Atlantic City is Making Progress, Officials Say
New Jersey lawmakers stepped away from the State House in Trenton to hold a special hearing today on efforts to improve Atlantic City.
The Assembly Tourism and the Arts Committee convened at Dante Hall Theater-Richard Stockton College to receive an update on the tourism district, as well as take testimony from invited guests concerning other issues affecting the tourism and arts industries.
The state-run district was announced by Governor Chris Christie two years ago, as part of a five-year revitalization plan for the struggling resort town. The plan called for enhanced cleanliness, public safety and aesthetics, which could eventually lead to more visitors and more revenue.
The reports offered by officials were positive overall, and they believe the "rescue plan" could pay off over time. John Palmieri, executive director of the Casino Reinvestment Development Authority, cited new non-gaming investment like Margaritaville, Steel Pier and Bass Pro Shops.

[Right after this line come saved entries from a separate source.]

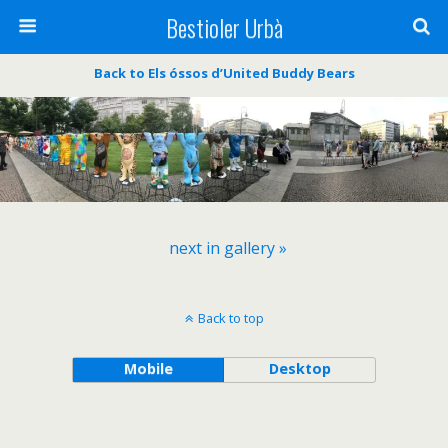
Bestioler Urbà
Back to Els óssos d’United Buddy Bears
next in gallery »
Back to top
Mobile
Desktop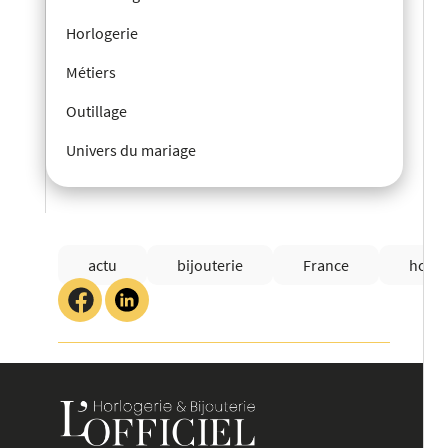
Horlogerie
Métiers
Outillage
Univers du mariage
actu
bijouterie
France
horlo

He also said visitors are benefiting from an increased number of "ambassadors" in the area, hospitality personnel who work closely with the city police department.
"We understand the role that the casinos play, but we need to grow from there," Palmieri said.
Testimony also proved success for an aggressive marketing campaign that launched earlier this year. According to the Atlantic City Alliance, audiences in other markets shied away from their negative feelings about the town.
Atlantic City has been battling bad news for years, and has seemed to take steps back every time Christie and local officials offered a glimmer of hope.
Most recently, Hard Rock International backed out of plans for a multi-million dollar casino hotel.
Meanwhile, the newest gaming hall, has performed below expectations since its soft opening in April. Revel was promoted as the first AC casino that would truly serve as a complete resort experience, using the city's beach advantage, but the message has apparently fallen on deaf ears.